Monday, October 02, 2006

Geek Kingdom RPG Attack of the Gnomes Part II

On the subject of gnomes, and oh how Mike(GM) hates gnomes, I had an instance of playing one one night whilest I was an undergrad of at the university. It was Todd and Mike and I , but we needed a third player so we began to contact the other nerds that played so we might find fodder to shield us from the canons as it were.

Now we did find a guy, he had two first names, like Adam Allen, or George Dick, or something similar. He was a strange bird, and upon calling, our phone call went something like this...

"Hello is this (insert strange name here)"?
"I think I am" was his enigmatic, creepy answer.

Anywho after we all got together, he was different from the players we had seen. He insisted on playing a half ogre named "Smash". He would tank around smashing through doors, and such, scarring normal folk and dragging us into trouble with a capital 'T'. I was a gnome combo class, most assuredly, magicker/thief, all with a Spanish accent. Think Antonio Banderas meets PePe le Peu . I think I might have dry humped everyones legs, telling them it was a secret gnomish "friction magic".

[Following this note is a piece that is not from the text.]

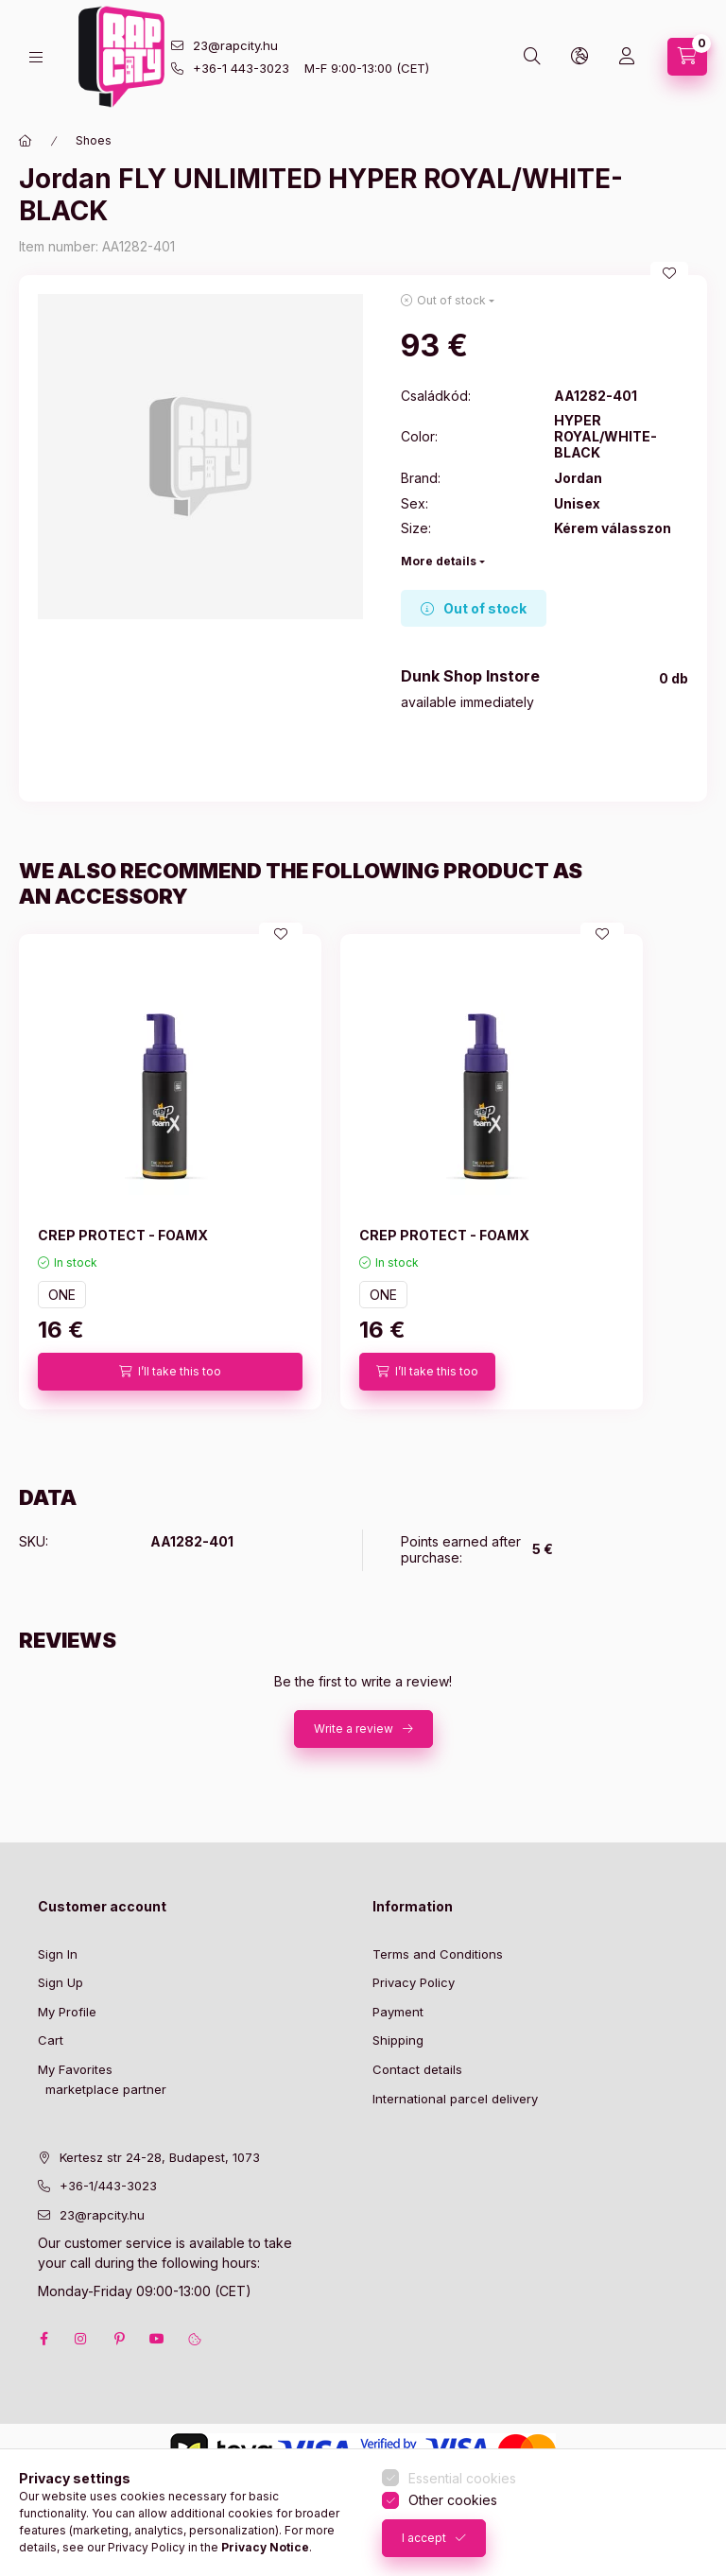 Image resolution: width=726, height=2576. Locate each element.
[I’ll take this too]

Our trouble started over sparklies, and the ogre, and the market and finally a brothel, the Cat's Meow. Now of course, the sparklies in question were glass gems that I, Rikardo, tricked the ogre into trading his coins for "big gems"... hehehehehe. His intelligence and wisdom were very low, so it was akin to a raging bull and a china shop. Some urchins stole his sparkles, and he went crashing through the market, and even sent me into some vegetable carts, chasing the street rats into a brothel.

The whorehouse in question had entertainment, and one entertainer had on sparkles, and little else, that grabbed poor Smash's attention. He caused a ruckus before throwing his glitter gal over his shoulder and stalked into the street. The Cat part of the business was the metaphor. The she devil was really a she cat with a bad case of lycanthropy. She clawed his back and most of his front until it became a pulpy, raw hamburger mess of flesh and bone and sinew.

We were not clerics by any means, and its hard to move that amount of goo unless you have a biggie size wheel barrel. So we had to go it without the big guy. He never played with us again... never called or anything. Maybe it was the secret gnomish magic thing... you tell me.